The official Acts and records of the reign of Henry VIII show that while Cranmer was Archbishop of Canterbury and Vice-gerent of the Realm for Visitation (i.e. overseeing, or in his case despoiling and stealing, monasteries) he presided at the trials and sentencing of the Carthusian Martyrs - Roman Catholic monks.
Eighteen of them are recorded as being executed by hanging, disemboweling, drawing and quartering and enforced starvation.
Brother Thomas Johnson took almost three weeks to die.
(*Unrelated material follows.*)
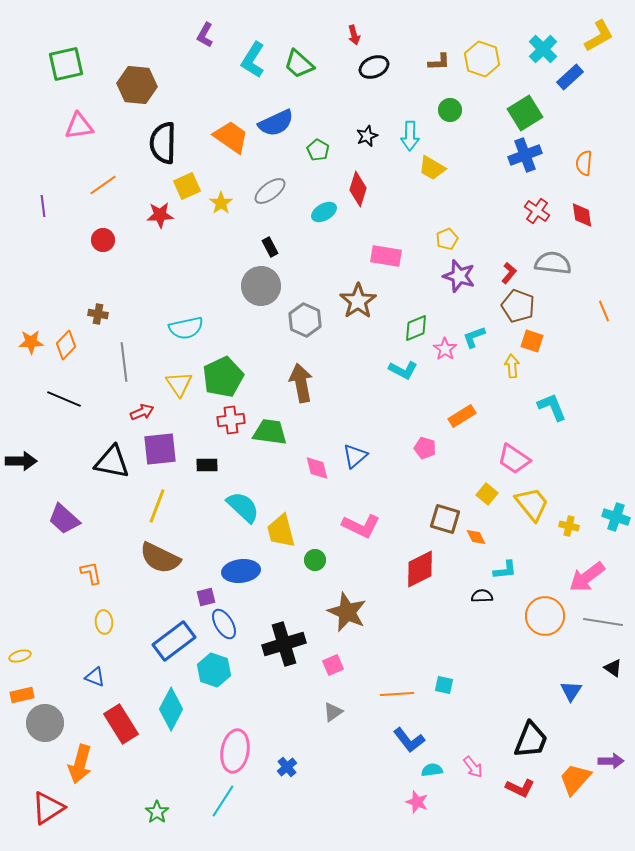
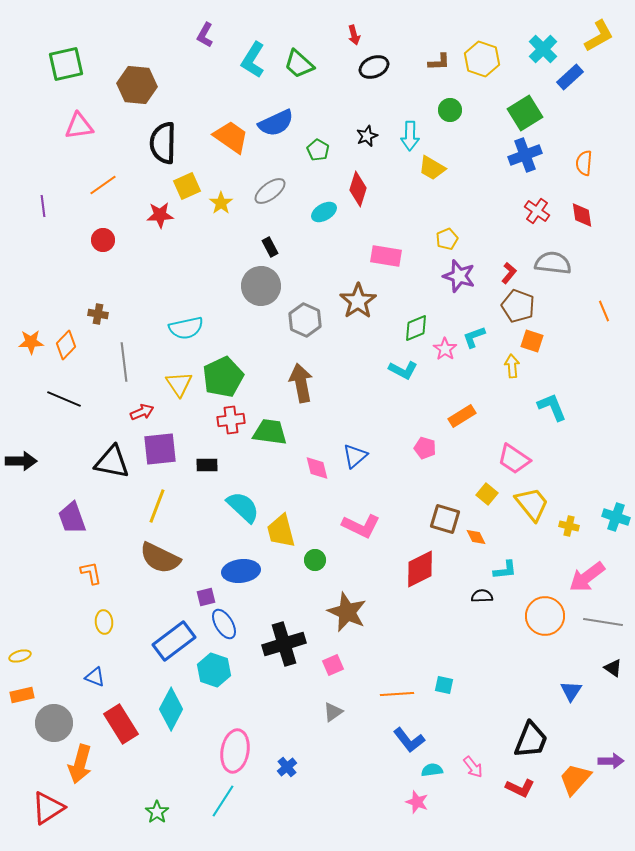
purple trapezoid at (64, 519): moved 8 px right, 1 px up; rotated 28 degrees clockwise
gray circle at (45, 723): moved 9 px right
It was rumored that a jailer with subversive catholic sympathies had been sneaking him rainwater.
And these particular Carthusians were just some examples - they happen to be an especially well-documented case since they were particularly beloved by the local communities.
In the mid 1500s many thousands of Protestants were executed this way all over Europe, especially on the Continent, where in France the numbers topped tens of thousands.
Your numbers are off.
As many Catholics died at the hands of Protestants as Protestants did at the hands of Catholics in the days before the Peace of Westphalia.
One can play all sorts of games with the French numbers if one decides to count the Huguenots who took up arms against their king and died in battle as "martyrs" instead of military casualties.
And the issue of civil authority vs. ecclesiastical authority is relevant.
In Spain, where the King reigned, a conviction of heresy could get you burned - just like in Calvinist Geneva.
In the Papal States, where the Pope reigned much of the time as both civil and ecclesiastical authority, you were more likely to end up under hosue arrest like Galileo.
It was a real distinction - except in Protestant countries like England and Saxony and Sweden where the civil authority was the ecclesiastical authority and the King was the head of the Church.
The Catholic martyrs of England were killed directly by the Church of England at the order of the head of the Church of England.
The Pope ordered no executions in Spain and allowed convicted Spaniards to appeal over the King's head to the canonical courts in Rome.
Quite a few such cases were overturned on appeal.
To whom could an English Catholic appeal over the King's head when he had been caught saying a Paternoster in Latin instead of English? No one.
Well done, good historical legwork.
Boettner has Joan of Arc condemned to the stake by the Pope....wasn’t it a Burgundian bishop who presided over her trial?